> Data:
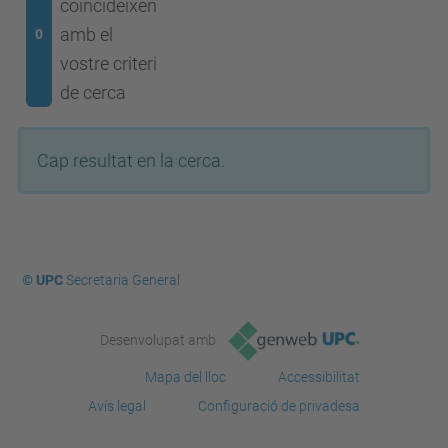
coincideixen
amb el
0
vostre criteri
de cerca
Cap resultat en la cerca.
© UPC
Secretaria General
Desenvolupat amb
Mapa del lloc
Accessibilitat
Avís legal
Configuració de privadesa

> Try it: Starting with the top line, write out all the data above exactly; keep the pictures out.

> Response area:
coincideixen
amb el
0
vostre criteri
de cerca
Cap resultat en la cerca.
© UPC
Secretaria General
Desenvolupat amb
Mapa del lloc
Accessibilitat
Avís legal
Configuració de privadesa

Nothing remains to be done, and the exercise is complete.